In this issue of Cardiovascular Drugs and Therapy, Upmeier et al. publish a longitudinal study of nine consecutive one-year cohorts (2000–2009) of all initiators of statin therapy, aged 70 years or more in Finland [1]. It is a fine example of the power of epidemiological resources in the Scandinavian countries [2].

In these countries with universal public health insurance, comprehensive drug databases are available that cover all reimbursed drugs for nearly the entire population. Moreover, these data on drug utilisation can be linked on the individual level with other clinical databases from hospitals, mortality registers, etc. Methodological rigor can be applied to build inception cohorts with first-time users, using data from the preceding 3 years before the first index date. This approach allows to ascertain the absence of drug use prior to an index date to select first-time users within a credible time-window [3].

In this study the longitudinal perspective spans 12 years (the initial drug-free window and then 9 years of observation). It is an achievement to maintain data integrity and consistency over such long periods on such a scale. Pharmaco-epidemiologists, clinical epidemiologists and public health researchers in other countries can only dream such studies, which require uniquely rich information resources.
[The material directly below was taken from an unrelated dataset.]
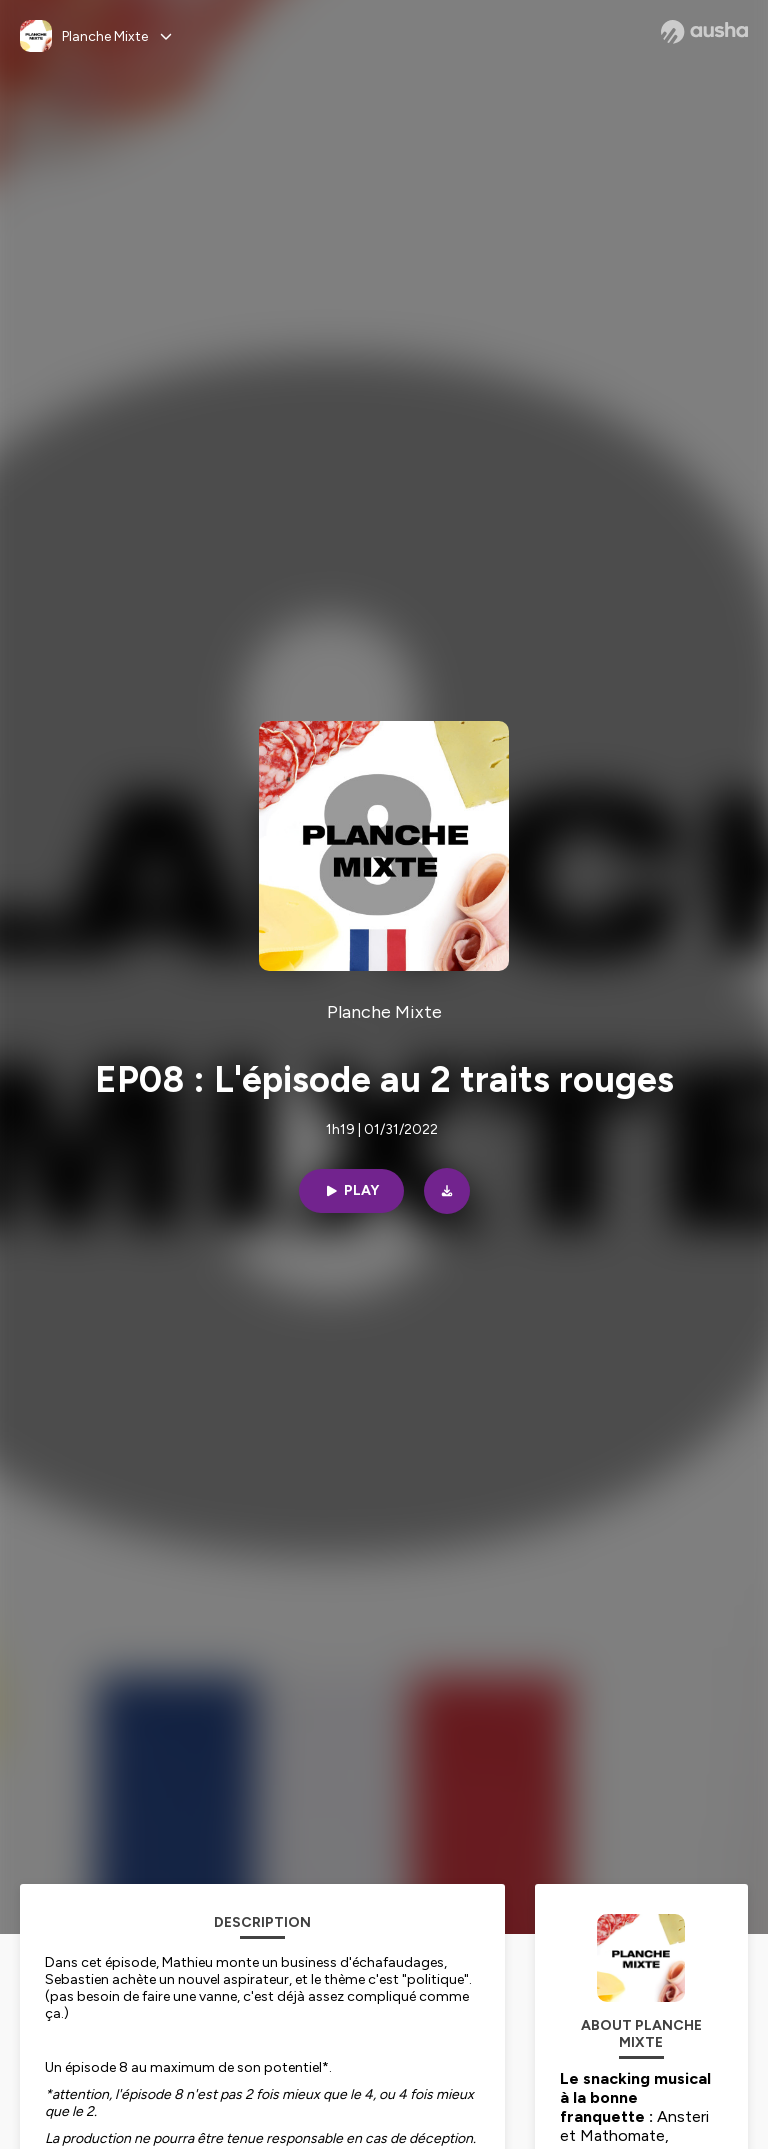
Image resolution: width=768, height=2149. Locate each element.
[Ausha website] (704, 32)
Finland is a country with a stable population of 5.3 million inhabitants, with a death and birth rate of approximately 1.5/1000inhabitants, and 19.2 % of adults being 65 and older. Over the past decades, the death rate from cardiovascular disease has fallen from a high level, as in many other affluent countries in Europe, and particularly in the North of Europe [4, 5].
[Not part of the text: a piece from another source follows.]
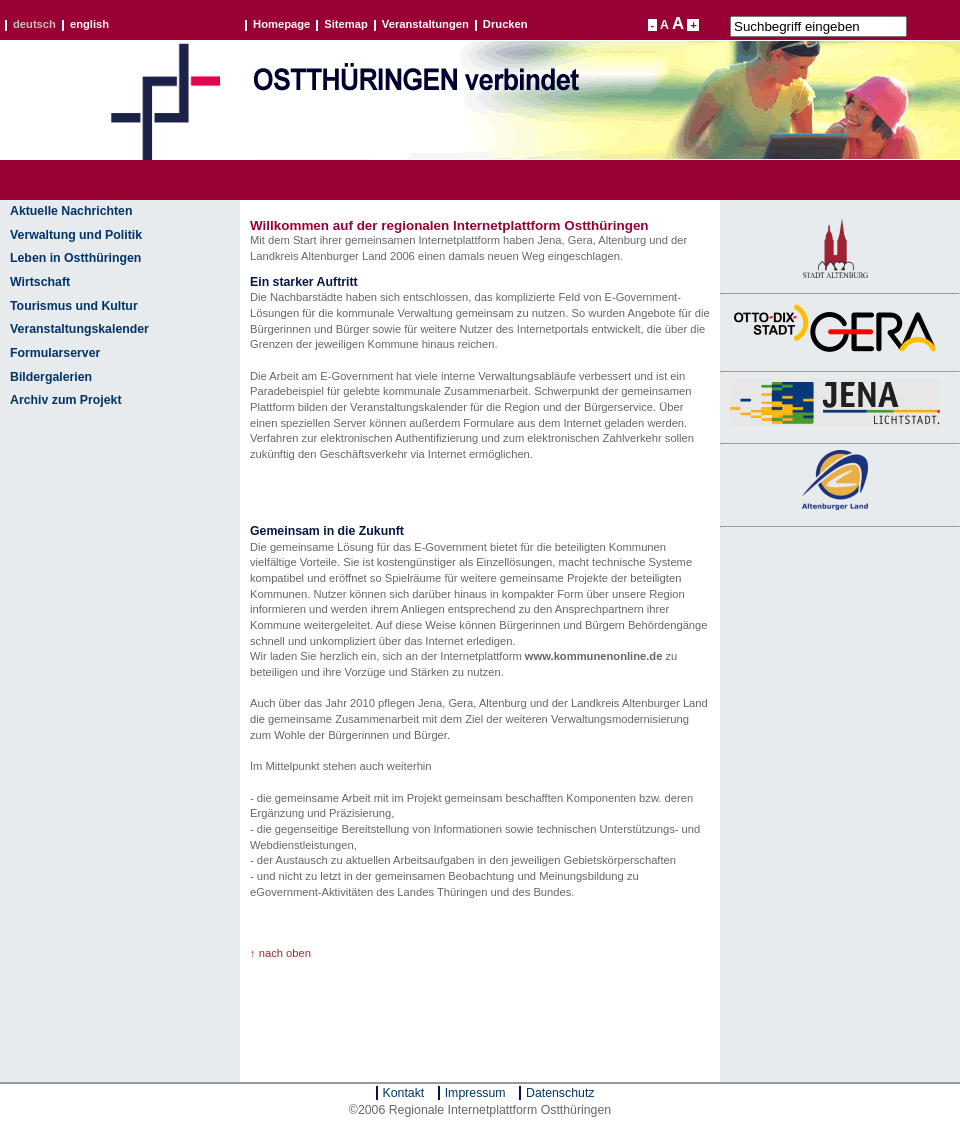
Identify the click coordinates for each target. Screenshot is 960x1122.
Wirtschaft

The data from this study indicate that the 51.6 % of the statin initiators were persistent after 4 years in Finnish community-dwelling older adults from 70 years old and more (61,7 % if a gap of one or more years was allowed). Only 20 % were non-persistent in the first year. There is a steady small decline of full persistence over the 4 years, but persistence in the first year seems to predict further long-term persistence.

In this study the loss to follow up (death or institutionalisation) was 17.6 % over 4 years, which is quite low in this age group, and indicative of good health, despite the cardiovascular risk profile in this age group.

Statin use in Finland in this age group predominantly occurred in middle and high cardiovascular risk patients, and only in 10 % in low risk patients. Given the limitations of the methodology (insensitive to the risk factors of weight, smoking and lipid levels), this low percentage may even be an overestimation. It means that Finnish GPs follow the guidelines and largely limit the use of statins to middle and high risk patients. As the general practitioners of Finland have established a highly efficient, technologically advanced guideline platform with high penetration, this may not come as a surprise [6].

The rather low discontinuation rates among Finnish older adults are surprising, and contrast with higher rates found in 1 year adherence in ambulatory patients of all ages in several diseases. Vrijens et al. compiled adherence data from electronic monitoring and Upmeier et al. used pharmacist data [7]. Vrijens et al. found a 1 year persistence rate of 50 %, whereas in the present study by Upmeier et al. this figure was about 80 % in the first year. Upmeier et al.’s adherence measure was restricted to statins, whereas Vrijens et al. compiled data for all antihypertensives. It is possible that the technique of measuring persistence used in the study by Upmeier et al. with the anniversary method (lack of dispensing in the 90 days before and after the anniversary of the index date) is inflating the results [8]. The problem with refill data is that it requires the passage of two successive refill dates, with no refill occurring, in order to be reasonably confident that the patient has discontinued dosing, i.e., persistence has ended. It is an inherent limitation of refill data that this problem prevails. The authors examined as carefully as they could this possible bias, but it could not be definitively ruled out. Their approach might be appropriate for establishing persistence over long periods. However, even the patients with “perfect” persistence (with acts of dispensing in each time period around the anniversary date of their initiation) may have substantial gaps during these 4 years and a poor implementation of their regimen, impeding the effectiveness of their treatment.

It seems, at least In Finland, that this older population of moderate and high cardiovascular risk is more persistent. This result deserves further study to understand the basis for the exceptionally long persistence found in this study.

The authors point at a doubling of the number of initiators of statin use in the group of 80 %. However, this is given in absolute numbers, but the population of 80+ is rising in all countries. The debate on the effectiveness of statin therapy in the oldest old is still very little supported by evidence. Recently much attention has been given to quaternary prevention, namely actions undertaken to identify populations at risk of overtreatment and to protect them from invasive medical interventions and unsubstantiated treatment [9]. Databases may not yet contain the information that allows to ascertain whether the quality of life to come is more important than the duration of life to come.